Ma se i contatti sono meno...

«Pagheranno i contatti avuti».

E per voi sarà un minor introito.

«Non credo. Il primo semestre 2014 è stato in linea con l'anno precedente e riteniamo di fare bene anche nel secondo. Non è corretto parlare di riduzione dei prezzi degli spot sulla base di due o tre puntate di un programma».

In questa situazione non è troppo ottimistico ipotizzare la nascita di un secondo canale tv?

«Abbiamo comprato un nuovo multiplex pagando con puntualità 31,6 milioni allo Stato grazie ai quali è stato ribassato il canone che devono versare Rai e Mediaset (mi aspetto una cassa di champagne da Berlusconi e da Gubitosi). Ora abbiamo uno spazio di 5 o 6 canali tematici oltre a La7 e La7d che possiamo affittare a terzi o lanciare noi. Dipenderà dalla nostra fantasia saper arricchire con nuovi contenuti la proposta editoriale delle nostre reti».

È solo cattiva stampa la nomea di Urbano Cairo mani di forbice e pagatore sistematicamente ritardatario?

«Partiamo dal calcio. Una tabella pubblicata dalla Gazzetta dello Sport mostra che il Torino è tra le prime tre squadre con meno debiti verso i fornitori. Queste abitudini valgono anche per la Cairo editore. E anche per La7, dove in questo anno e mezzo abbiamo voluto capire le ragioni di costi che portavano a una perdita annua secca di 100 milioni con conseguente rischio di fallimento. A questo punto abbiamo rinegoziato nuove condizioni per il futuro. Oggi rimangono solo piccolissimi arretrati, fisiologici per un'azienda di queste dimensioni».

Avete goduto di una dote di 88 milioni lasciata da Telecom...

«Siccome per dieci anni La7 ha perso cento milioni, la precedente gestione ha deciso questo contributo una tantum per coprire perdite future. In un momento in cui falliscono numerose aziende al giorno, aver azzerato le perdite ci ha consentito di preservare 415 posti di lavoro».

Come ha interpretato la critica di De Bortoli al governo Renzi?

«De Bortoli è il direttore del Corriere della Sera e ha competenze economiche. La sua critica è più che legittima. Mi ha convinto meno il passaggio sul patto del Nazareno tirando in ballo la massoneria. Quando tocchi un argomento così, o documenti ciò che dici perché hai delle evidenze, oppure fai illazioni al limite della calunnia».

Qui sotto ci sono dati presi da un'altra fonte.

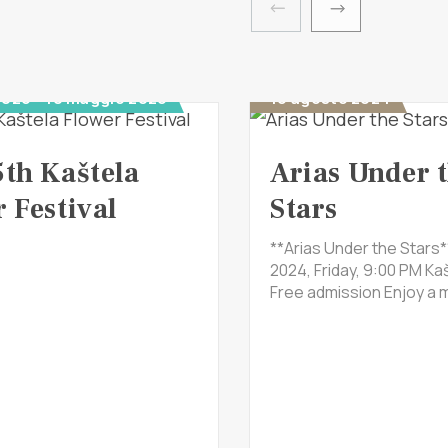
2026 - 10 maggio 2026
16 agosto 2024
5th Kaštela
Arias Under 
 Festival
Stars
**Arias Under the Stars*
2024, Friday, 9:00 PM Kaš
Free admission Enjoy a m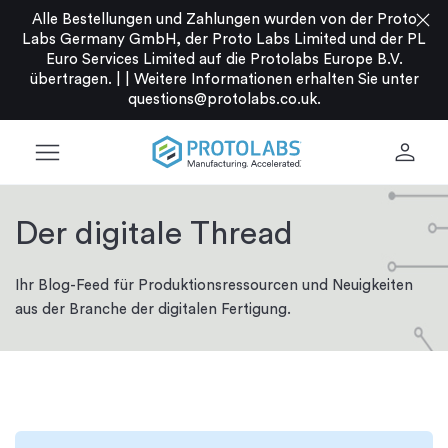
close
Alle Bestellungen und Zahlungen wurden von der Proto
Labs Germany GmbH, der Proto Labs Limited und der PL
Euro Services Limited auf die Protolabs Europe B.V.
übertragen. |
|
Weitere Informationen erhalten Sie unter
questions@protolabs.co.uk
.
menu
person
Der digitale Thread
Ihr Blog-Feed für Produktionsressourcen und Neuigkeiten
aus der Branche der digitalen Fertigung.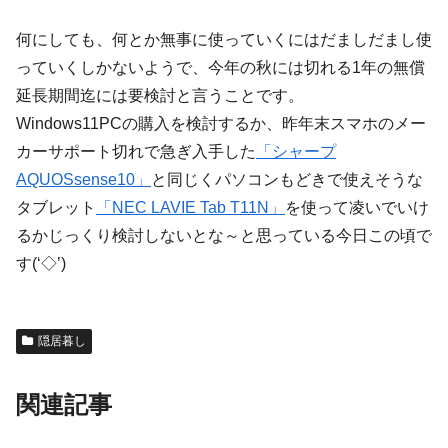
何にしても、何とか無事に使っていくにはだましだまし使
っていくしかないようで、今年の秋には切れる1年の無償
延長期間迄には要検討と言うことです。
Windows11PCの購入を検討するか、昨年末スマホのメー
カーサポート切れで急ぎ入手した
「シャープ
AQUOSsense10」
と同じくパソコンもどきで使えそうな
タブレット
「NEC LAVIE Tab T11N」
を使って凌いでいけ
るかじっくり検討しないとな～と思っている今日この頃で
す(‘◇’)ゞ
隠居暮し
関連記事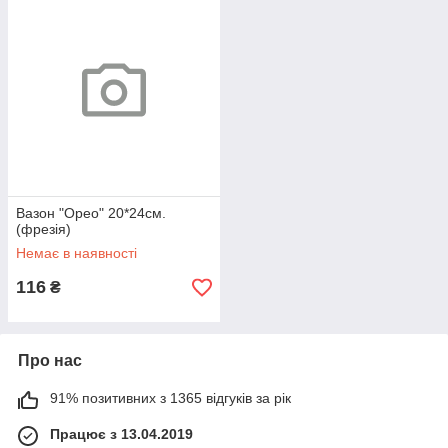
Вазон "Орео" 20*24см.
(фрезія)
Немає в наявності
116
₴
Про нас
91% позитивних з 1365 відгуків за рік
Працює з 13.04.2019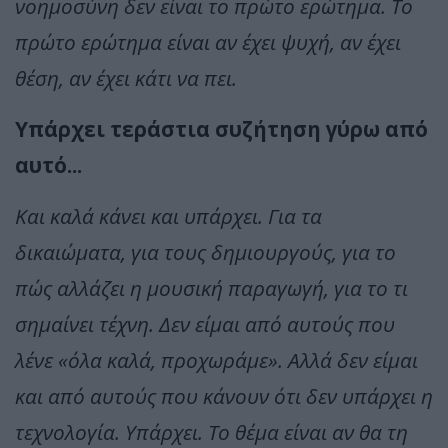
νοημοσύνη δεν είναι το πρώτο ερώτημα. Το
πρώτο ερώτημα είναι αν έχει ψυχή, αν έχει
θέση, αν έχει κάτι να πει.
Υπάρχει τεράστια συζήτηση γύρω από
αυτό...
Και καλά κάνει και υπάρχει. Για τα
δικαιώματα, για τους δημιουργούς, για το
πώς αλλάζει η μουσική παραγωγή, για το τι
σημαίνει τέχνη. Δεν είμαι από αυτούς που
λένε «όλα καλά, προχωράμε». Αλλά δεν είμαι
και από αυτούς που κάνουν ότι δεν υπάρχει η
τεχνολογία. Υπάρχει. Το θέμα είναι αν θα τη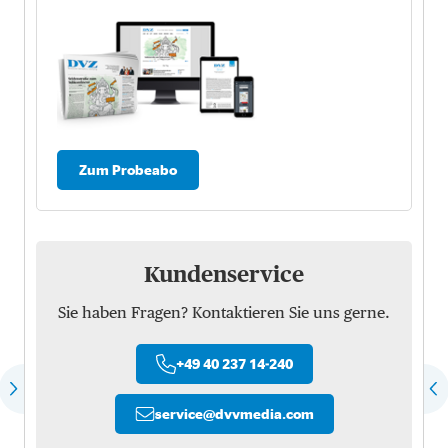
Zum Probeabo
Kundenservice
Sie haben Fragen? Kontaktieren Sie uns gerne.
+49 40 237 14-240
service
@
dvvmedia.com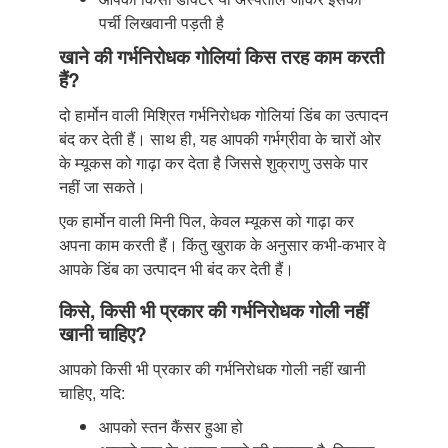
पर्ची लिखवानी पड़ती है
खाने की गर्भनिरोधक गोलियां किस तरह काम करती
हैं?
दो हार्मोन वाली मिश्रित गर्भनिरोधक गोलियां डिंब का उत्पादन
बंद कर देती हैं। साथ ही, यह आपकी गर्भग्रीवा के चारों ओर
के म्यूकस को गाढ़ा कर देता है जिससे शुक्राणु उसके पार
नहीं जा सकते।
एक हार्मोन वाली मिनी पिल, केवल म्यूकस को गाढ़ा कर
अपना काम करती हैं। किंतु खुराक के अनुसार कभी-कभार वे
आपके डिंब का उत्पादन भी बंद कर देती हैं।
किसे, किसी भी प्रकार की गर्भनिरोधक गोली नहीं
खानी चाहिए?
आपको किसी भी प्रकार की गर्भनिरोधक गोली नहीं खानी
चाहिए, यदि:
आपको स्तन कैंसर हुआ हो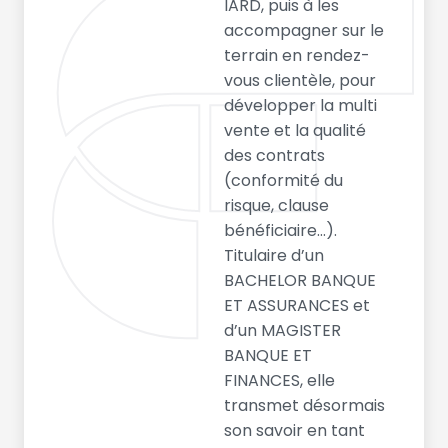
IARD, puis à les
accompagner sur le
terrain en rendez-
vous clientèle, pour
développer la multi
vente et la qualité
des contrats
(conformité du
risque, clause
bénéficiaire…).
Titulaire d’un
BACHELOR BANQUE
ET ASSURANCES et
d’un MAGISTER
BANQUE ET
FINANCES, elle
transmet désormais
son savoir en tant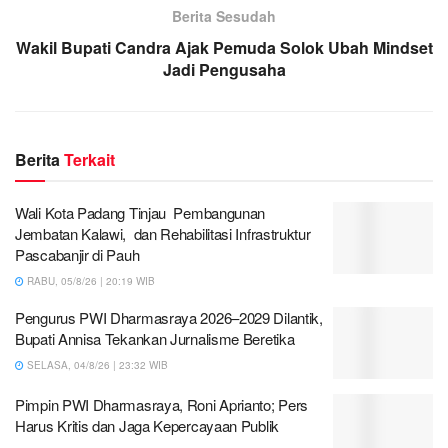
Berita Sesudah
Wakil Bupati Candra Ajak Pemuda Solok Ubah Mindset
Jadi Pengusaha
Berita
Terkait
Wali Kota Padang Tinjau Pembangunan
Jembatan Kalawi, dan Rehabilitasi Infrastruktur
Pascabanjir di Pauh
RABU, 05/8/26 | 20:19 WIB
Pengurus PWI Dharmasraya 2026–2029 Dilantik,
Bupati Annisa Tekankan Jurnalisme Beretika
SELASA, 04/8/26 | 23:32 WIB
Pimpin PWI Dharmasraya, Roni Aprianto; Pers
Harus Kritis dan Jaga Kepercayaan Publik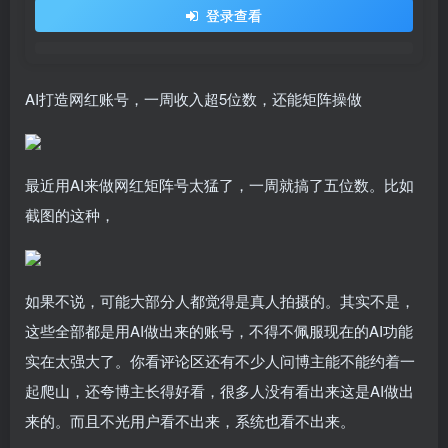
登录查看
AI打造网红账号，一周收入超5位数，还能矩阵操做
最近用AI来做网红矩阵号太猛了，一周就搞了五位数。比如
截图的这种，
如果不说，可能大部分人都觉得是真人拍摄的。其实不是，
这些全部都是用AI做出来的账号，不得不佩服现在的AI功能
实在太强大了。你看评论区还有不少人问博主能不能约着一
起爬山，还夸博主长得好看，很多人没有看出来这是AI做出
来的。而且不光用户看不出来，系统也看不出来。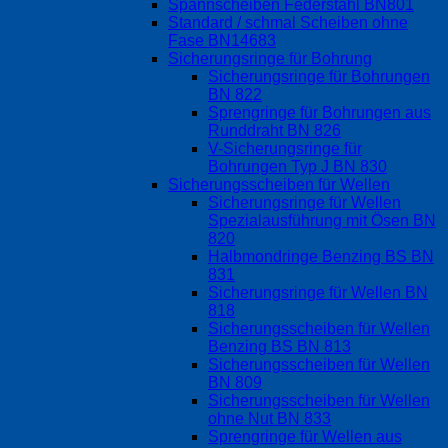
Spannscheiben Federstahl BN801
Standard / schmal Scheiben ohne
Fase BN14683
Sicherungsringe für Bohrung
Sicherungsringe für Bohrungen
BN 822
Sprengringe für Bohrungen aus
Runddraht BN 826
V-Sicherungsringe für
Bohrungen Typ J BN 830
Sicherungsscheiben für Wellen
Sicherungsringe für Wellen
Spezialausführung mit Ösen BN
820
Halbmondringe Benzing BS BN
831
Sicherungsringe für Wellen BN
818
Sicherungsscheiben für Wellen
Benzing BS BN 813
Sicherungsscheiben für Wellen
BN 809
Sicherungsscheiben für Wellen
ohne Nut BN 833
Sprengringe für Wellen aus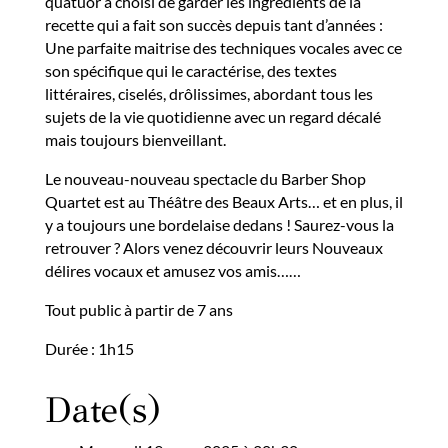
quatuor a choisi de garder les ingrédients de la
recette qui a fait son succès depuis tant d’années :
Une parfaite maitrise des techniques vocales avec ce
son spécifique qui le caractérise, des textes
littéraires, ciselés, drôlissimes, abordant tous les
sujets de la vie quotidienne avec un regard décalé
mais toujours bienveillant.
Le nouveau-nouveau spectacle du Barber Shop
Quartet est au Théâtre des Beaux Arts… et en plus, il
y a toujours une bordelaise dedans ! Saurez-vous la
retrouver ? Alors venez découvrir leurs Nouveaux
délires vocaux et amusez vos amis……
Tout public à partir de 7 ans
Durée : 1h15
Date(s)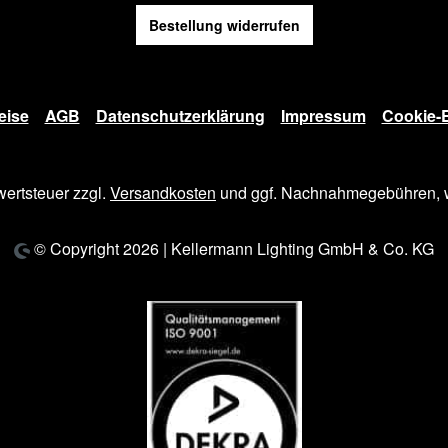
Bestellung widerrufen
eise
AGB
Datenschutzerklärung
Impressum
Cookie-E
wertsteuer zzgl.
Versandkosten
und ggf. Nachnahmegebühren, w
© Copyright 2026 | Kellermann Lighting GmbH & Co. KG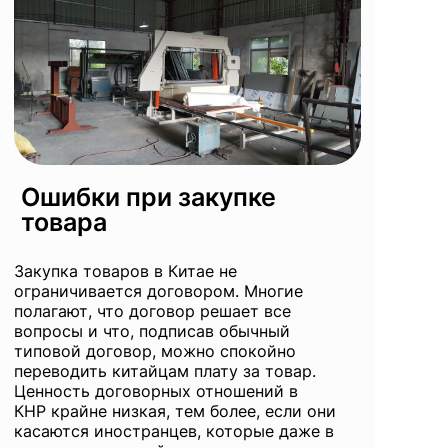
Ошибки при закупке
товара
Закупка товаров в Китае
не
ограничивается договором. Многие
полагают, что договор решает все
вопросы и что, подписав обычный
типовой договор, можно спокойно
переводить китайцам плату за товар.
Ценность договорных отношений в
КНР крайне низкая, тем более, если они
касаются иностранцев, которые даже в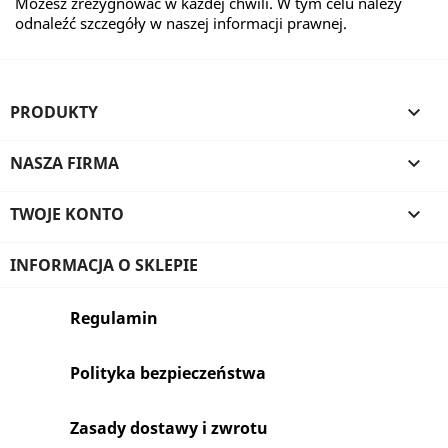
Możesz zrezygnować w każdej chwili. W tym celu należy
odnaleźć szczegóły w naszej informacji prawnej.
PRODUKTY

NASZA FIRMA

TWOJE KONTO

INFORMACJA O SKLEPIE
Regulamin
Polityka bezpieczeństwa
Zasady dostawy i zwrotu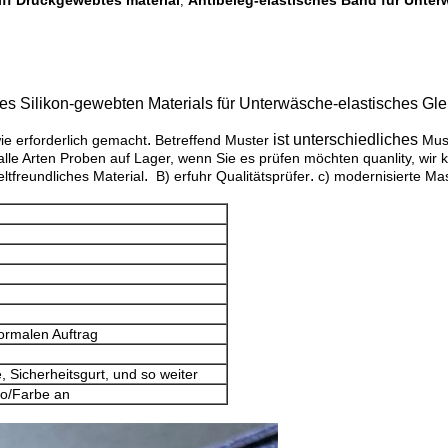
iff Druckgewebtes material
Antibeleg-elastisches Band für Unte
,
des Silikon-gewebten Materials für Unterwäsche-elastisches Gl
.
ist unterschiedliches
wie erforderlich gemacht
Betreffend Muster
Must
Arten Proben auf Lager, wenn Sie es prüfen möchten quanlity, wir kön
.
.
ltfreundliches Material
B) erfuhr Qualitätsprüfer
c) modernisierte Ma
formalen Auftrag
 Sicherheitsgurt, und so weiter
o/Farbe an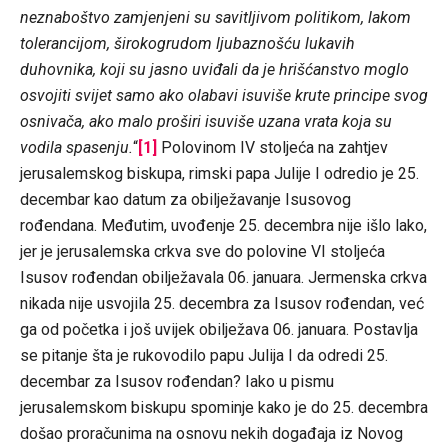
neznaboštvo zamjenjeni su savitljivom politikom, lakom
tolerancijom, širokogrudom ljubaznošću lukavih
duhovnika, koji su jasno uviđali da je hrišćanstvo moglo
osvojiti svijet samo ako olabavi isuviše krute principe svog
osnivača, ako malo proširi isuviše uzana vrata koja su
vodila spasenju.
“
[1]
Polovinom IV stoljeća na zahtjev
jerusalemskog biskupa, rimski papa Julije I odredio je 25.
decembar kao datum za obilježavanje Isusovog
rođendana. Međutim, uvođenje 25. decembra nije išlo lako,
jer je jerusalemska crkva sve do polovine VI stoljeća
Isusov rođendan obilježavala 06. januara. Jermenska crkva
nikada nije usvojila 25. decembra za Isusov rođendan, već
ga od početka i još uvijek obilježava 06. januara. Postavlja
se pitanje šta je rukovodilo papu Julija I da odredi 25.
decembar za Isusov rođendan? Iako u pismu
jerusalemskom biskupu spominje kako je do 25. decembra
došao proračunima na osnovu nekih događaja iz Novog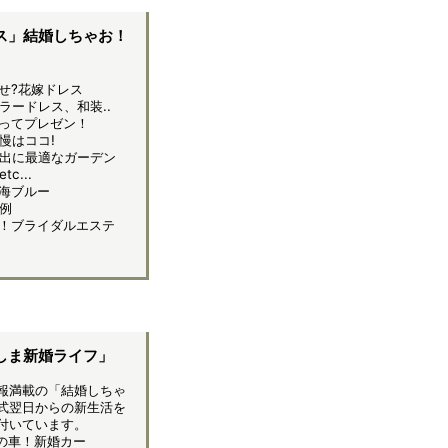
ス」結婚しちゃお！
せ?花嫁ドレス
ラードレス、和装..
ってプレゼン！
慢はココ!
出に最適なガーデン
c...
海ブルー
例
！ブライダルエステ
しま新婚ライフ」
報満載の「結婚しちゃ
式翌日からの新生活を
付いています。
の車！新婚カー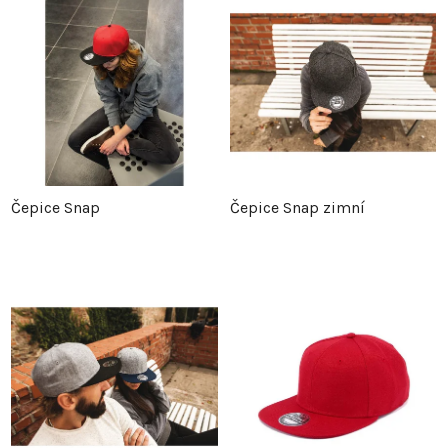
Čepice Snap
Čepice Snap zimní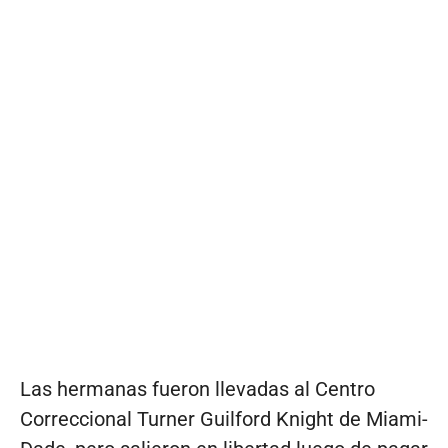
Las hermanas fueron llevadas al Centro
Correccional Turner Guilford Knight de Miami-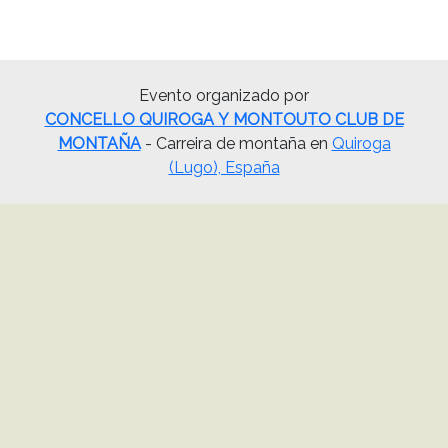
Evento organizado por
CONCELLO QUIROGA Y MONTOUTO CLUB DE
MONTAÑA
- Carreira de montaña en
Quiroga
(Lugo), España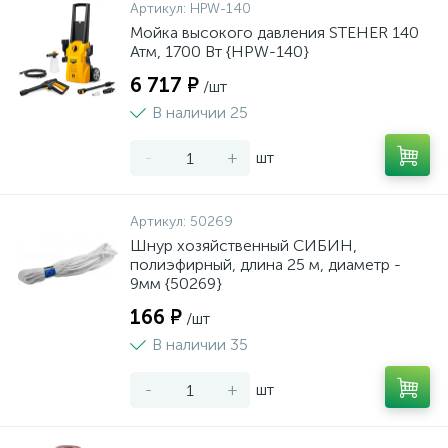
Артикул:
HPW-140
Мойка высокого давления STEHER 140
Атм, 1700 Вт {HPW-140}
6 717 ₽
/шт
В наличии 25
-
+
шт
Артикул:
50269
Шнур хозяйственный СИБИН,
полиэфирный, длина 25 м, диаметр -
9мм {50269}
166 ₽
/шт
В наличии 35
-
+
шт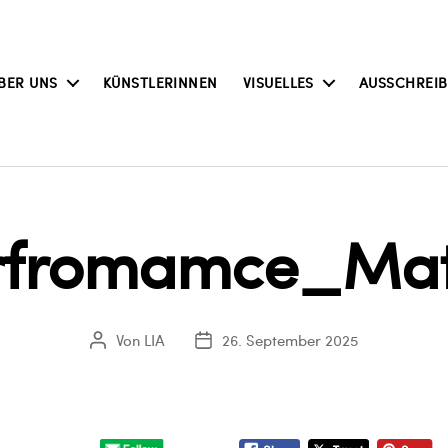
BER UNS
KÜNSTLERINNEN
VISUELLES
AUSSCHREI
rfromamce_Mat
Von
LIA
26. September 2025
Beitragsautor
Veröffentlichungsdatum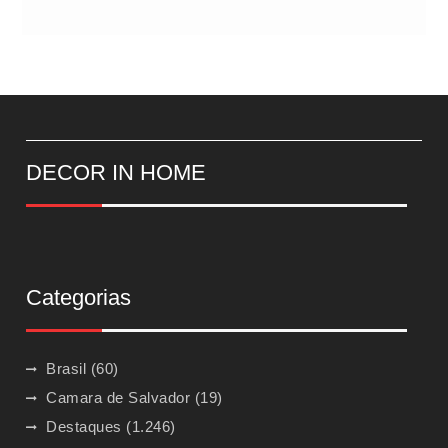
DECOR IN HOME
Categorias
Brasil
(60)
Camara de Salvador
(19)
Destaques
(1.246)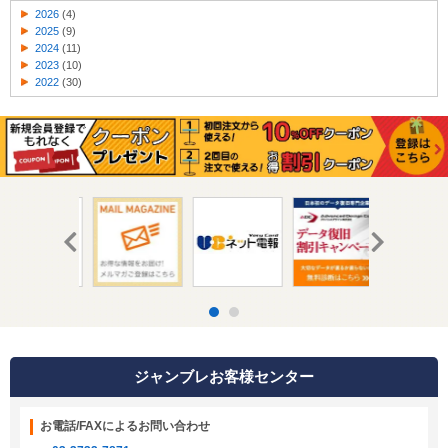
2026
(4)
2025
(9)
2024
(11)
2023
(10)
2022
(30)
ジャンブレお客様センター
お電話/FAXによるお問い合わせ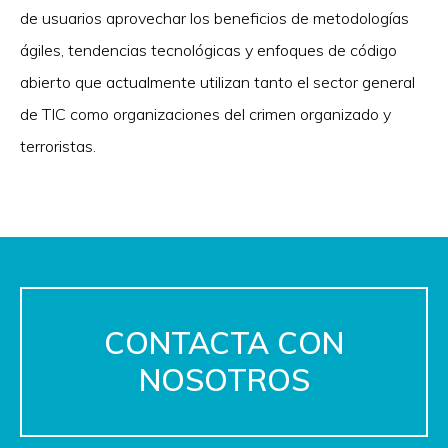
de usuarios aprovechar los beneficios de metodologías
ágiles, tendencias tecnológicas y enfoques de código
abierto que actualmente utilizan tanto el sector general
de TIC como organizaciones del crimen organizado y
terroristas.
CONTACTA CON
NOSOTROS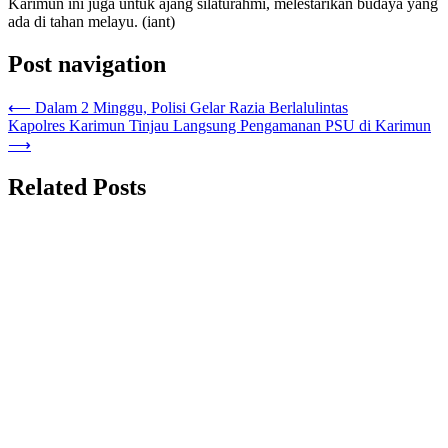
Karimun ini juga untuk ajang silaturahmi, melestarikan budaya yang
ada di tahan melayu. (iant)
Post navigation
⟵
Dalam 2 Minggu, Polisi Gelar Razia Berlalulintas
Kapolres Karimun Tinjau Langsung Pengamanan PSU di Karimun
⟶
Related Posts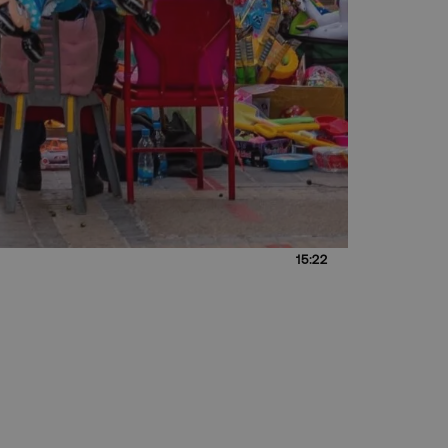
15:22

Non ritiene inusuale mantenere così a lungo un direttore dimissionario?

«Sì, è inusuale. E può non essere positivo per il giornale. De Bortoli è un grande professionista. Ma, in un momento difficile per la carta stampata, allungare i tempi di un direttore uscente è controproducente perché non può avere la motivazione di un direttore saldamente in sella».

Come si trova nella stanza dei bottoni dei poteri forti?

«Non mi considero un potere forte. Sono un editore appassionato che lascia ampia libertà ai suoi giornalisti e conduttori».

Che cosa pensa della ventilata discesa in campo di Della Valle?

«Non mi risulta. Ma fare l'imprenditore è molto diverso da fare il politico».